DIRECTIONS FOR THIS TASK – Word for word, restate the lines of the data below between those holding "el Montevideo del siglo XIX. Montevideo, BMR" and "Органайзеры", inclusive; pictures do not belong in the copy.

==== DATA RECORDS ====

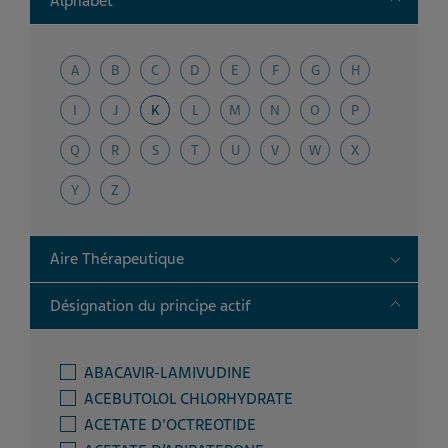
Alphabet
A
B
C
D
E
F
G
H
I
J
K
L
M
N
O
P
Q
R
S
T
U
V
W
X
Y
Z
Toggle
Aire Thérapeutique
Toggle
Désignation du principe actif
ABACAVIR-LAMIVUDINE
ACEBUTOLOL CHLORHYDRATE
ACETATE D'OCTREOTIDE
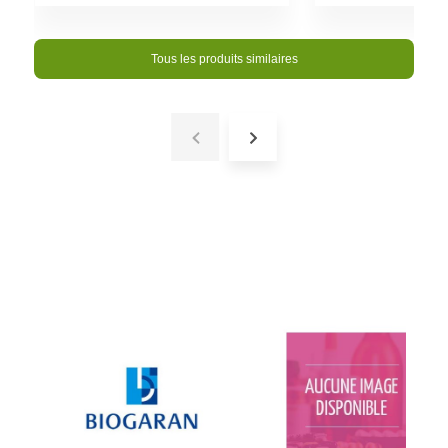
Tous les produits similaires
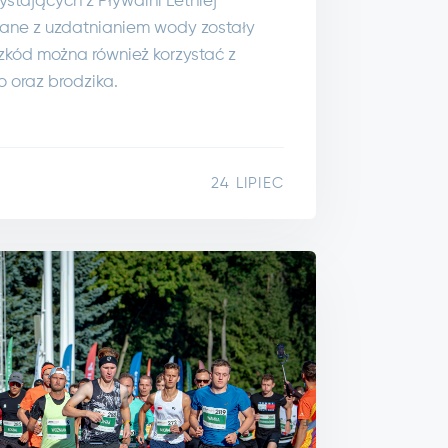
stających z Pływalni Letniej
zane z uzdatnianiem wody zostały
zkód można również korzystać z
oraz brodzika.
24 LIPIEC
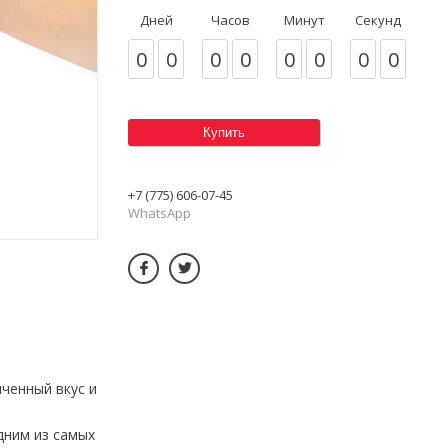
Дней
Часов
Минут
Секунд
0
0
0
0
0
0
0
0
Купить
+7 (775) 606-07-45
WhatsApp
ченный вкус и
дним из самых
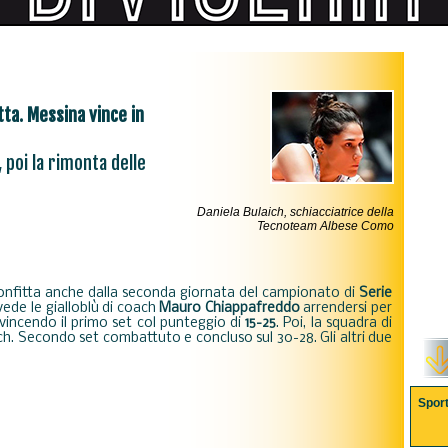
ta. Messina vince in
, poi la rimonta delle
Daniela Bulaich, schiacciatrice della
Tecnoteam Albese Como
onfitta anche dalla seconda giornata del campionato di
Serie
vede le gialloblù di coach
Mauro Chiappafreddo
arrendersi per
vincendo il primo set col punteggio di
15-25
. Poi, la squadra di
ch. Secondo set combattuto e concluso sul 30-28. Gli altri due
Spor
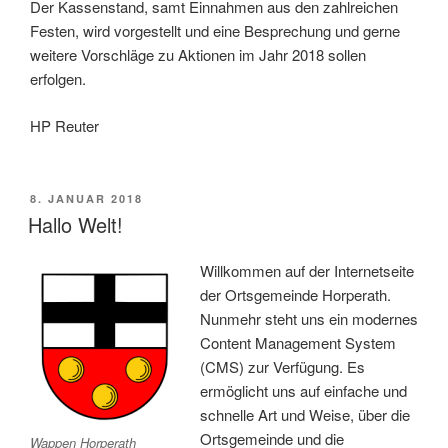
Der Kassenstand, samt Einnahmen aus den zahlreichen
Festen, wird vorgestellt und eine Besprechung und gerne
weitere Vorschläge zu Aktionen im Jahr 2018 sollen
erfolgen.
HP Reuter
VERÖFFENTLICHT
8. JANUAR 2018
AM
Hallo Welt!
Willkommen auf der Internetseite
der Ortsgemeinde Horperath.
Nunmehr steht uns ein modernes
Content Management System
(CMS) zur Verfügung. Es
ermöglicht uns auf einfache und
schnelle Art und Weise, über die
Ortsgemeinde und die
Wappen Horperath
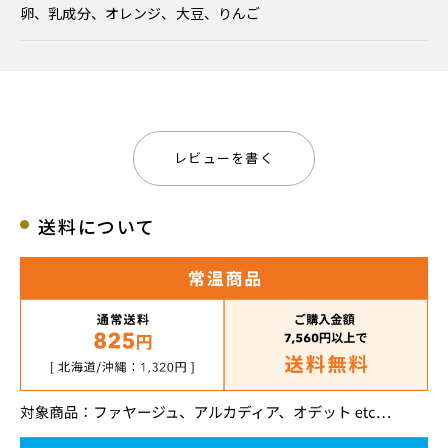
卵、乳成分、オレンジ、大豆、りんご
レビューを書く
送料について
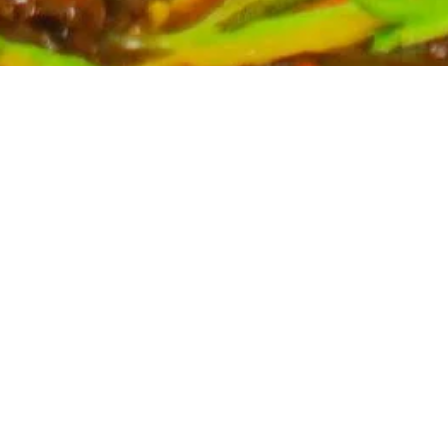
Partyservice für Ihren Anlass
Planen Sie eine Feier? Unser Partyservice kümmert sich
um die kulinarischen Höhepunkte Ihres Events. Wir
bieten eine breite Auswahl an asiatischen Spezialitäten,
massgeschneidert für Ihre Bedürfnisse. Kontaktieren Sie
uns für ein unverbindliches Angebot und lassen Sie sich
von uns verwöhnen.
Mehr erfahren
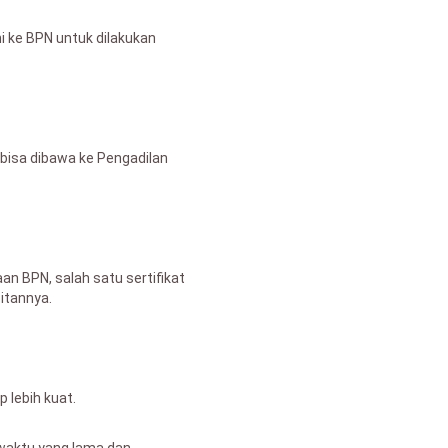
 ke BPN untuk dilakukan
a bisa dibawa ke Pengadilan
n BPN, salah satu sertifikat
bitannya.
p lebih kuat.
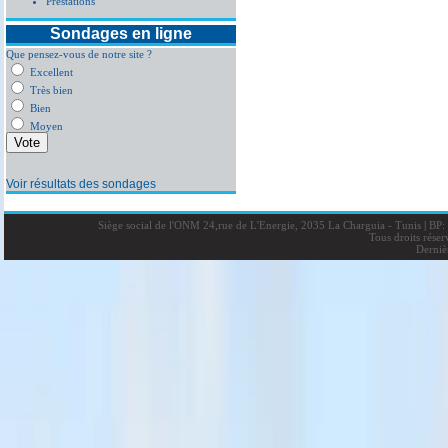
Prestations
Sondages en ligne
Que pensez-vous de notre site ?
Excellent
Très bien
Bien
Moyen
Voir résultats des sondages
Siège social de l'ONM 24,rue de L'Energie, 2035 La Charguia - Tunis
|
BP: 
Tous droits rése
Derniè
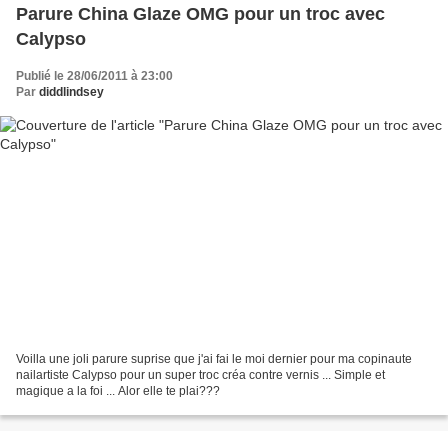
Parure China Glaze OMG pour un troc avec
Calypso
Publié le 28/06/2011 à 23:00
Par
diddlindsey
Voilla une joli parure suprise que j'ai fai le moi dernier pour ma copinaute
nailartiste Calypso pour un super troc créa contre vernis ... Simple et
magique a la foi ... Alor elle te plai???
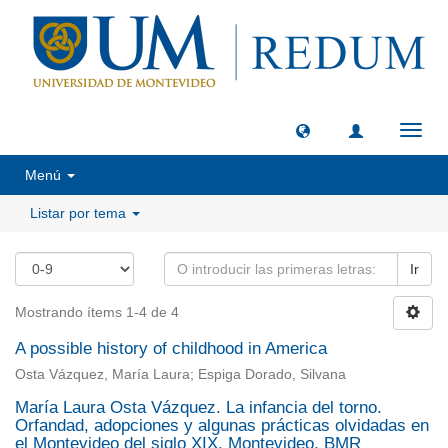
Camb
naveg
Menú
Listar por tema
Ir
Mostrando ítems 1-4 de 4
A possible history of childhood in America
Osta Vázquez, María Laura; Espiga Dorado, Silvana
María Laura Osta Vázquez. La infancia del torno.
Orfandad, adopciones y algunas prácticas olvidadas en
el Montevideo del siglo XIX. Montevideo, BMR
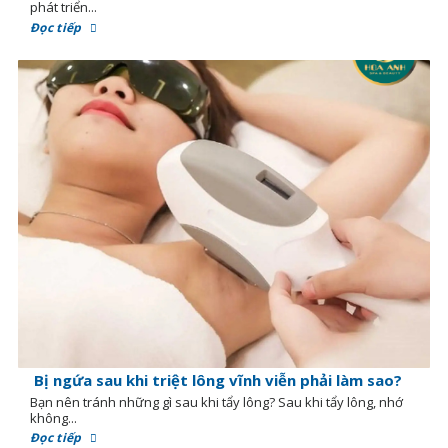
phát triển...
Đọc tiếp
Bị ngứa sau khi triệt lông vĩnh viễn phải làm sao?
Bạn nên tránh những gì sau khi tẩy lông? Sau khi tẩy lông, nhớ
không...
Đọc tiếp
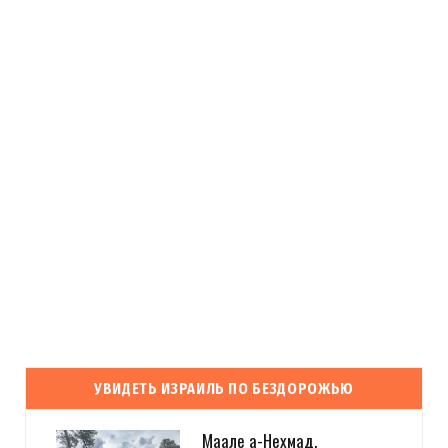
УВИДЕТЬ ИЗРАИЛЬ ПО БЕЗДОРОЖЬЮ
Маале а-Нехмад.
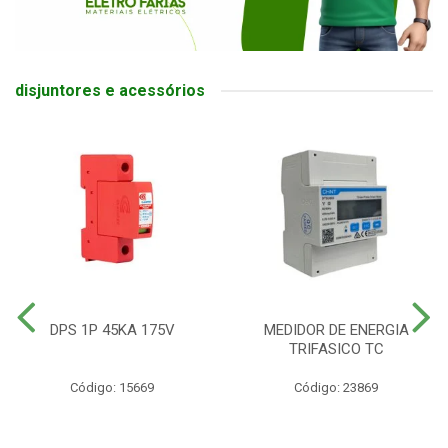
disjuntores e acessórios
DPS 1P 45KA 175V
MEDIDOR DE ENERGIA
TRIFASICO TC
Código: 15669
Código: 23869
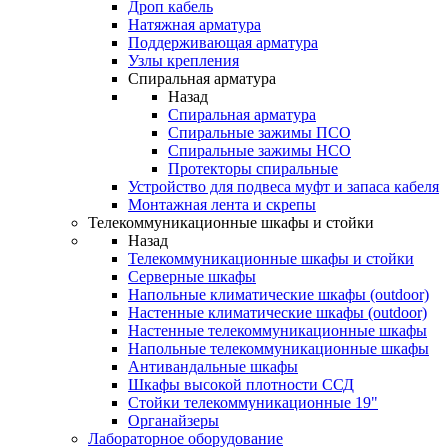
Дроп кабель
Натяжная арматура
Поддерживающая арматура
Узлы крепления
Спиральная арматура
Назад
Спиральная арматура
Спиральные зажимы ПСО
Спиральные зажимы НСО
Протекторы спиральные
Устройство для подвеса муфт и запаса кабеля
Монтажная лента и скрепы
Телекоммуникационные шкафы и стойки
Назад
Телекоммуникационные шкафы и стойки
Серверные шкафы
Напольные климатические шкафы (outdoor)
Настенные климатические шкафы (outdoor)
Настенные телекоммуникационные шкафы
Напольные телекоммуникационные шкафы
Антивандальные шкафы
Шкафы высокой плотности ССД
Стойки телекоммуникационные 19"
Органайзеры
Лабораторное оборудование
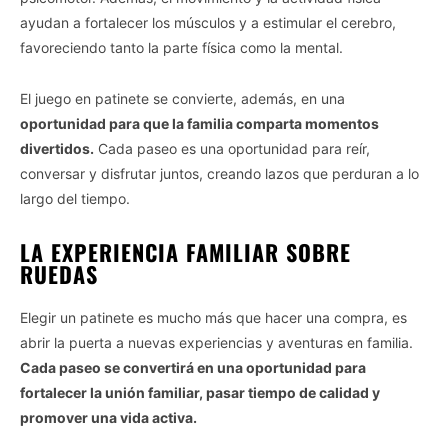
ayudan a fortalecer los músculos y a estimular el cerebro,
favoreciendo tanto la parte física como la mental.
El juego en patinete se convierte, además, en una
oportunidad para que la familia comparta momentos
divertidos.
Cada paseo es una oportunidad para reír,
conversar y disfrutar juntos, creando lazos que perduran a lo
largo del tiempo.
LA EXPERIENCIA FAMILIAR SOBRE
RUEDAS
Elegir un patinete es mucho más que hacer una compra, es
abrir la puerta a nuevas experiencias y aventuras en familia.
Cada paseo se convertirá en una oportunidad para
fortalecer la unión familiar, pasar tiempo de calidad y
promover una vida activa.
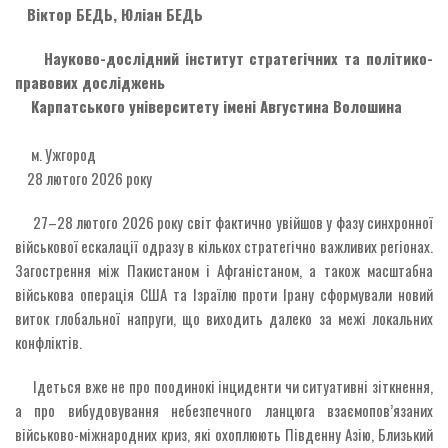
Віктор БЕДЬ, Юліан БЕДЬ
Науково-дослідний інститут стратегічних та політико-
правових досліджень
Карпатського університету імені Августина Волошина
м. Ужгород
28 лютого 2026 року
27–28 лютого 2026 року світ фактично увійшов у фазу синхронної
військової ескалації одразу в кількох стратегічно важливих регіонах.
Загострення між Пакистаном і Афганістаном, а також масштабна
військова операція США та Ізраїлю проти Ірану сформували новий
виток глобальної напруги, що виходить далеко за межі локальних
конфліктів.
Ідеться вже не про поодинокі інциденти чи ситуативні зіткнення,
а про вибудовування небезпечного ланцюга взаємопов’язаних
військово-міжнародних криз, які охоплюють Південну Азію, Близький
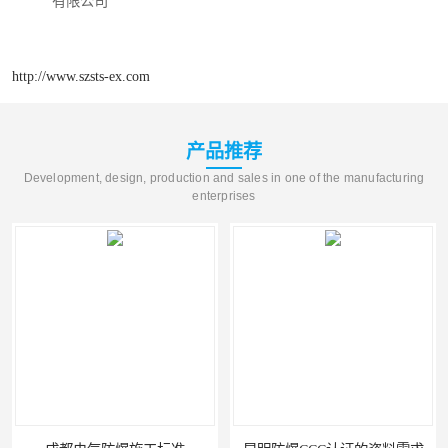
有限公司
http://www.szsts-ex.com
产品推荐
Development, design, production and sales in one of the manufacturing
enterprises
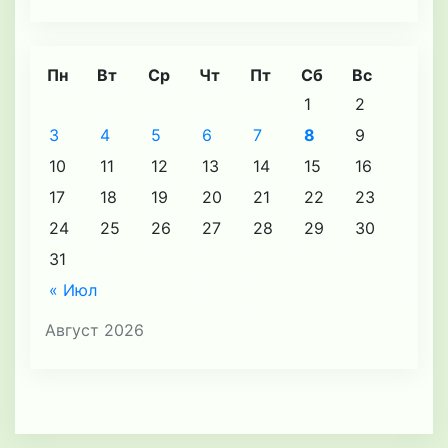
Пн
Вт
Ср
Чт
Пт
Сб
Вс
1
2
3
4
5
6
7
8
9
10
11
12
13
14
15
16
17
18
19
20
21
22
23
24
25
26
27
28
29
30
31
« Июл
Август 2026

====

WRITTEN RESPONSE –
el Montevideo del siglo XIX. Montevideo, BMR
phát triển...
Đọc tiếp
Bị ngứa sau khi triệt lông vĩnh viễn phải làm sao?
Bạn nên tránh những gì sau khi tẩy lông? Sau khi tẩy lông, nhớ
không...
Đọc tiếp
УВИДЕТЬ ИЗРАИЛЬ ПО БЕЗДОРОЖЬЮ
Маале а-Нехмад.
disjuntores e acessórios
DPS 1P 45KA 175V
MEDIDOR DE ENERGIA
TRIFASICO TC
Código: 15669
Código: 23869
Дроп кабель
Натяжная арматура
Поддерживающая арматура
Узлы крепления
Спиральная арматура
Назад
Спиральная арматура
Спиральные зажимы ПСО
Спиральные зажимы НСО
Протекторы спиральные
Устройство для подвеса муфт и запаса кабеля
Монтажная лента и скрепы
Телекоммуникационные шкафы и стойки
Назад
Телекоммуникационные шкафы и стойки
Серверные шкафы
Напольные климатические шкафы (outdoor)
Настенные климатические шкафы (outdoor)
Настенные телекоммуникационные шкафы
Напольные телекоммуникационные шкафы
Антивандальные шкафы
Шкафы высокой плотности ССД
Стойки телекоммуникационные 19"
Органайзеры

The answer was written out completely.